START SUPPLIED ENTRIES

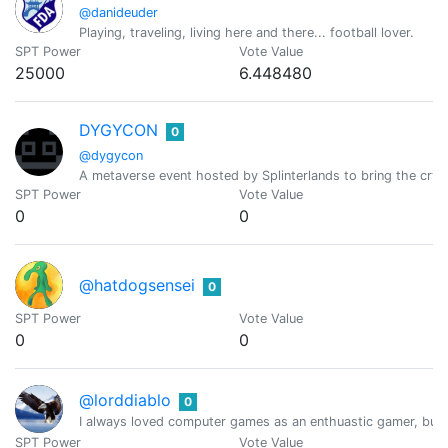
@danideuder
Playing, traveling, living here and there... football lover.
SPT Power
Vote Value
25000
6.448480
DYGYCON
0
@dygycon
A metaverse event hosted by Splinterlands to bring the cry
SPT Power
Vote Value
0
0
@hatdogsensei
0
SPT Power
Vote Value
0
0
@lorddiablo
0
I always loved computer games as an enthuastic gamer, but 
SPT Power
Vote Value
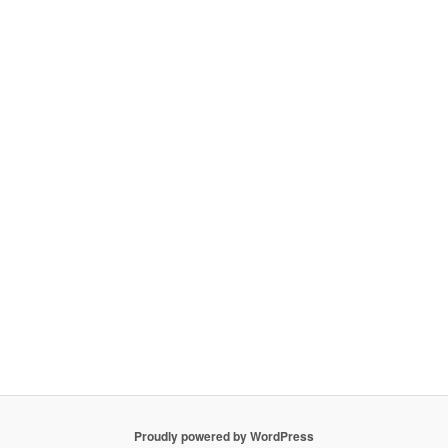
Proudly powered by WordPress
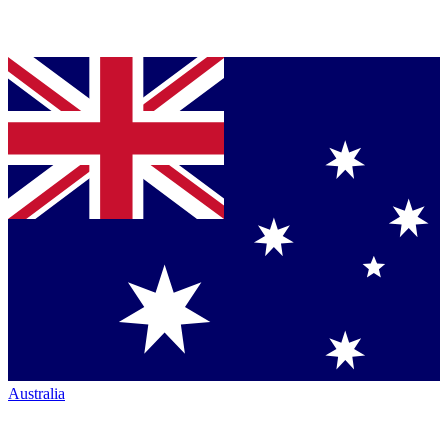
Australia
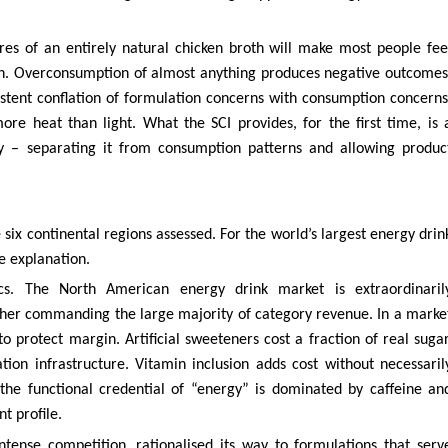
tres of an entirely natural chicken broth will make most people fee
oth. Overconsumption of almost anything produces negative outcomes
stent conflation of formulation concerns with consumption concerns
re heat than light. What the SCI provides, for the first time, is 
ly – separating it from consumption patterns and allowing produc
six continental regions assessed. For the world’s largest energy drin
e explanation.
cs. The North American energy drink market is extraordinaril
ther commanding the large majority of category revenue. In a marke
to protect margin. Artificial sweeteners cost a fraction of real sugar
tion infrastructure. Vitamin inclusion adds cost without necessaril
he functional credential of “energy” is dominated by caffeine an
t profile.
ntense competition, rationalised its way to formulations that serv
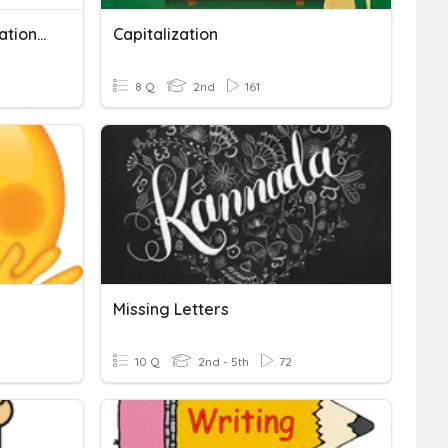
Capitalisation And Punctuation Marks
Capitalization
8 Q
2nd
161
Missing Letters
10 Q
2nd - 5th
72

END SUPPLIED ENTRIES
START SUPPLIED ENTRIES

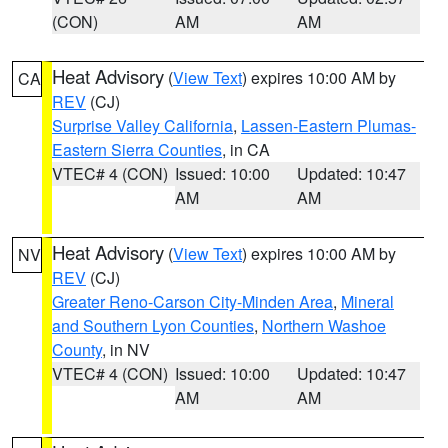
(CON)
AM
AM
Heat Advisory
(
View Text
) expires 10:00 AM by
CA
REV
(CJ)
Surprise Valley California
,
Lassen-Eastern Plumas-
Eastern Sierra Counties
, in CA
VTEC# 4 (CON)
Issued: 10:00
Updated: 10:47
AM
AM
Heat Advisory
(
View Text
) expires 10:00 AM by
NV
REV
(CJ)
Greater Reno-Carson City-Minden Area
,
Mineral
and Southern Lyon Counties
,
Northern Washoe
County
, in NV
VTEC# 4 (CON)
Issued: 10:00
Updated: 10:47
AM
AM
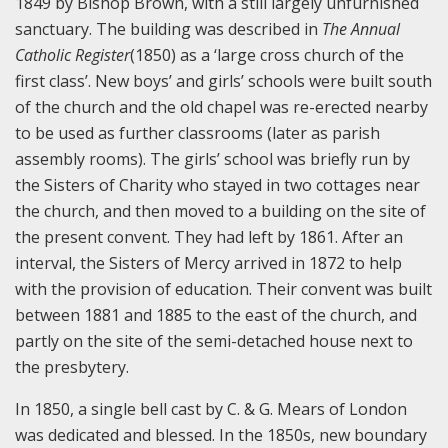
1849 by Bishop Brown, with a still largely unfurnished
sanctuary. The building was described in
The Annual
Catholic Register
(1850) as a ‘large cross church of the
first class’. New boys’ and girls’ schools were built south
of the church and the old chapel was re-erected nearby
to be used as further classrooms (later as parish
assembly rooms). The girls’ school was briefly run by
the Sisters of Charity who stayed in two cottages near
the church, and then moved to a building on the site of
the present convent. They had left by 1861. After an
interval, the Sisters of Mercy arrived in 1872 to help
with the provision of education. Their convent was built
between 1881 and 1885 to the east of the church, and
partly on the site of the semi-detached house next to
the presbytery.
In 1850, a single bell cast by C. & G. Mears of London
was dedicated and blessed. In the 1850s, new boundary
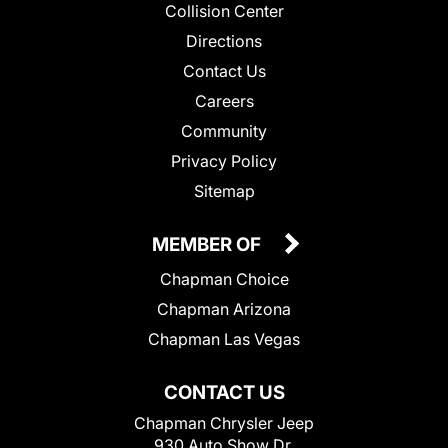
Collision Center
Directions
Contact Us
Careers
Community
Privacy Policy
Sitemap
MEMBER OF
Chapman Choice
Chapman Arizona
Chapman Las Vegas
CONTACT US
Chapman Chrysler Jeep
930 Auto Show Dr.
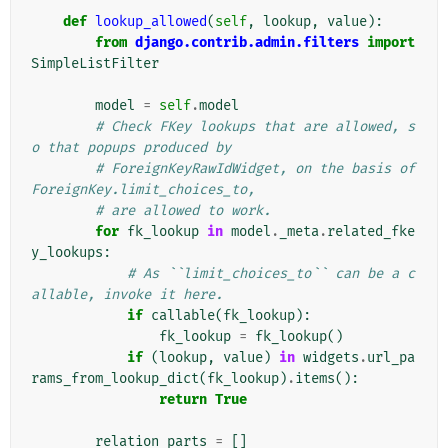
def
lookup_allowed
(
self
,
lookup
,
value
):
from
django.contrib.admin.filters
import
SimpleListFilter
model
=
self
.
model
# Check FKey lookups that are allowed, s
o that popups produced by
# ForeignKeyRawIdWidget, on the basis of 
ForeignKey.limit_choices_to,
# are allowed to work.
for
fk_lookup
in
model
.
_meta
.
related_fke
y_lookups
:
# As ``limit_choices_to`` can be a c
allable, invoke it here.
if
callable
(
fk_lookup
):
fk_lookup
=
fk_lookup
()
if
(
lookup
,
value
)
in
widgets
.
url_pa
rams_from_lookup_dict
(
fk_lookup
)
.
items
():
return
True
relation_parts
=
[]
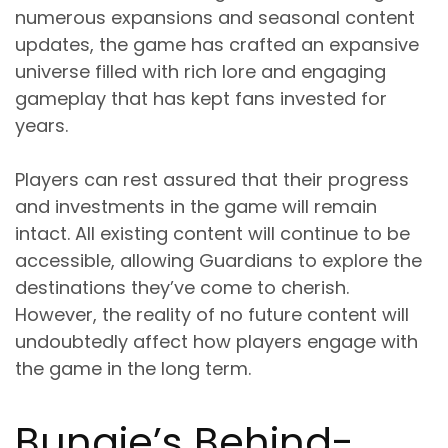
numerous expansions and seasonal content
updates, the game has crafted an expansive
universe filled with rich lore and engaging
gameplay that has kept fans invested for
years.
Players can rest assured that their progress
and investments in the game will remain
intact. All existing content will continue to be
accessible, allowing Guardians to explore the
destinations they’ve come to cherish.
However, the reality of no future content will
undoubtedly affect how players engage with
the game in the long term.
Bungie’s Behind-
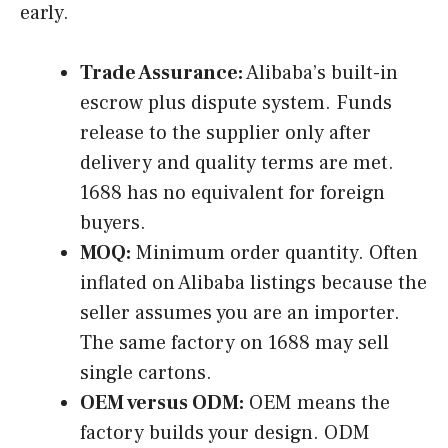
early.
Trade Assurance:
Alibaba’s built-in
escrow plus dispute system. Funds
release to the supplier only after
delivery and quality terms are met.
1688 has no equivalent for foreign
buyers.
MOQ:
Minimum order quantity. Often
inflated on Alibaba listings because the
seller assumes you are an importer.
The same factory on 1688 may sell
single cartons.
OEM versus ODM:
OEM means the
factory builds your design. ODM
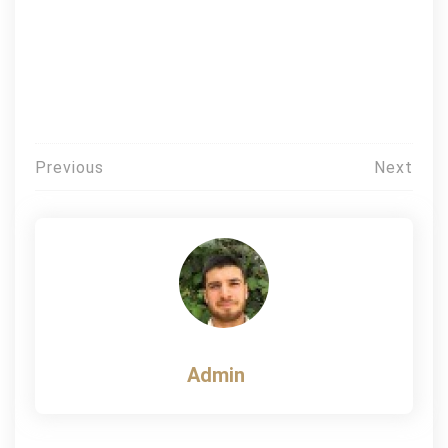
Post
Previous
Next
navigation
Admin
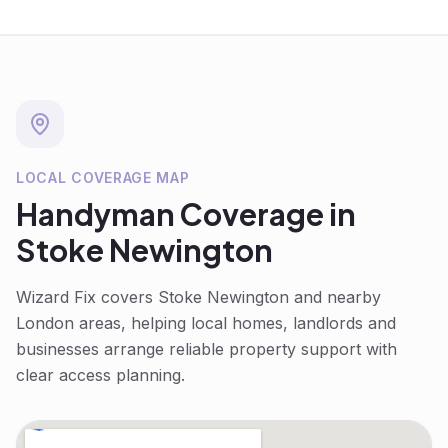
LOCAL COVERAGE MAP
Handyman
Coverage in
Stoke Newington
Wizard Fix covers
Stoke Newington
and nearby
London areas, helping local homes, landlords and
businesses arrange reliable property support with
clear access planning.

END SUPPLIED ENTRIES

WHAT YOU ARE ASKED TO DO
Starting at the line above that holds "of the church and", repeat every line exactly down to and including the line that holds "release to the supplier only after", then stop. Do not carry over any pictures.

RESULT OF THIS TASK
of the church and the old chapel was re-erected nearby
to be used as further classrooms (later as parish
assembly rooms). The girls’ school was briefly run by
the Sisters of Charity who stayed in two cottages near
the church, and then moved to a building on the site of
the present convent. They had left by 1861. After an
interval, the Sisters of Mercy arrived in 1872 to help
with the provision of education. Their convent was built
between 1881 and 1885 to the east of the church, and
partly on the site of the semi-detached house next to
the presbytery.
In 1850, a single bell cast by C. & G. Mears of London
was dedicated and blessed. In the 1850s, new boundary
Collision Center
Directions
Contact Us
Careers
Community
Privacy Policy
Sitemap
MEMBER OF
Chapman Choice
Chapman Arizona
Chapman Las Vegas
CONTACT US
Chapman Chrysler Jeep
930 Auto Show Dr.
def
lookup_allowed
(
self
,
lookup
,
value
):
from
django.contrib.admin.filters
import
SimpleListFilter
model
=
self
.
model
# Check FKey lookups that are allowed, s
o that popups produced by
# ForeignKeyRawIdWidget, on the basis of 
ForeignKey.limit_choices_to,
# are allowed to work.
for
fk_lookup
in
model
.
_meta
.
related_fke
y_lookups
:
# As ``limit_choices_to`` can be a c
allable, invoke it here.
if
callable
(
fk_lookup
):
fk_lookup
=
fk_lookup
()
if
(
lookup
,
value
)
in
widgets
.
url_pa
rams_from_lookup_dict
(
fk_lookup
)
.
items
():
return
True
relation_parts
=
[]
numerous expansions and seasonal content
updates, the game has crafted an expansive
universe filled with rich lore and engaging
gameplay that has kept fans invested for
years.
Players can rest assured that their progress
and investments in the game will remain
intact. All existing content will continue to be
accessible, allowing Guardians to explore the
destinations they’ve come to cherish.
However, the reality of no future content will
undoubtedly affect how players engage with
the game in the long term.
Bungie’s Behind-
early.
Trade Assurance:
Alibaba’s built-in
escrow plus dispute system. Funds
release to the supplier only after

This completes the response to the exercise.